On today’s Noon newscast on KTVU, the station claimed it had “just learned the names of the 4 pilots on board” Asiana flight 214 which crashed last Saturday. But the station was given bad information that made it all the way into the newscast. If you read the names it becomes immediately clear this is a joke, which went unnoticed by the newsroom, producers and the anchor.
“Being first on air and on every platform in all aspects of our coverage was a great accomplishment, but being 100% accurate, effectively using our great sources and social media without putting a single piece of erroneous information on our air, is what we are most proud of as a newsroom,” said News Director Lee Rosenthal at the time. Watch:
About 15 minutes later the station corrected its mistake, but claimed an NTSB official had confirmed the names.
Earlier in the newscast we gave some names of pilots involved in the Asiana Airlines crash. These names were not accurate despite an NTSB official in Washington confirming them late this morning. We apologize for this error.

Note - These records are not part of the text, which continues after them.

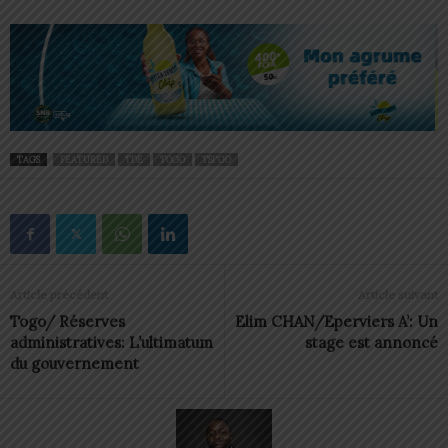
TAGS
FEATURED
TDE
TOGO
TSI'GO
Article précédent
Article suivant
Togo/ Réserves
Elim CHAN/Eperviers A’: Un
administratives: L’ultimatum
stage est annoncé
du gouvernement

> More: Further apology from KTVU president & GM Tom Raponi: “We sincerely regret the error and took immediate action to apologize, both in the newscast where the mistake occurred, as well as on our website and social media sites. Nothing is more important to us than having the highest level of accuracy and integrity, and we are reviewing our procedures to ensure this type of error does not happen again.”
>More: The NTSB has released a statement saying a summer intern “acted outside the scope of his authority” and mistakenly confirmed the fake names for KTVU Friday morning:
The National Transportation Safety Board apologizes for inaccurate and offensive names that were mistakenly confirmed as those of the pilots of Asiana flight 214, which crashed at San Francisco International Airport on July 6.
Earlier today, in response to an inquiry from a media outlet, a summer intern acted outside the scope of his authority when he erroneously confirmed the names of the flight crew on the aircraft.
The NTSB does not release or confirm the names of crewmembers or people involved in transportation accidents to the media. We work hard to ensure that only appropriate factual information regarding an investigation is released and deeply regret today’s incident.
Appropriate actions will be taken to ensure that such a serious error is not repeated.
> More: An apology on the 6pm news: “We made several mistakes. First of all, we never read the names out loud, phonetically sounding them out.”
> More: The AAJA responds: “Those names were not only wrong, but so grossly offensive that it’s hard for us at the Asian American Journalists Association to fathom how those names made it on the broadcast.”